US giant distributed foreign cigarettes; DSI takes up case – The Nation January 20, 2010

American tobacco giant Philip Morris’ legal troubles in the Kingdom appear to have deepened, with a Commerce Ministry probe having determined that the firm likely breached the Foreign Business Act (FBA), a senior ministry source said. The Department of Special investigation earlier accused the firm of understating the prices of its imported cigarettes in order to minimise tax payments.
More recently, the DSI asked the ministry’s Business Development Department to investigate whether the company breached the FBA by distributing foreign-brand cigarettes, an activity beyond the scope of its agreement with the ministry.The ministry has already submitted the results of its investigation – which concluded that the firm had violated the act – to the DSI, which will conduct a more in-depth probe, the source said. 
Philip Morris receives protections under the Treaty of Amity signed by Thailand and the United States in 1968. However, if the company is eventually found to have engaged in a business that is protected under the FBA, it will lose the treaty’s protection.

In its agreement with the ministry, the firm initially said it would conduct a survey of the Thai market, before importing and exporting tobacco products between Thailand and the US. However, the department found that the firm had breached its contract by acting as a distributor of Marlboro and L&M cigarettes produced in the Philippines.
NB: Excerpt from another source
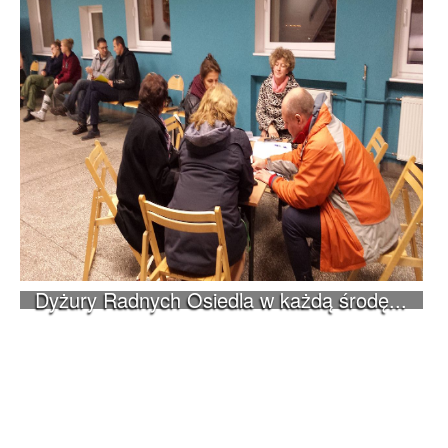
Dyżury Radnych Osiedla w każdą środę...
The ministry is also trying to determine whether the firm allowed citizens of third countries to hold shares – another possible FBA violation. The ministry earlier found that the firm had changed the name of one shareholder, listed in 2005 as Paul Dean Riley, and Australian, to Ashok Rammohan, who has Indian nationality, in 2006. However, it has yet to finalise this investigation. Philip Morris faces prosecution by the DSI, which believes the company’s alleged deceptive practices from 2003-2007 caused a loss to the country of nearly Bt69 billion in taxes.  The case is scheduled to be filed tomorrow.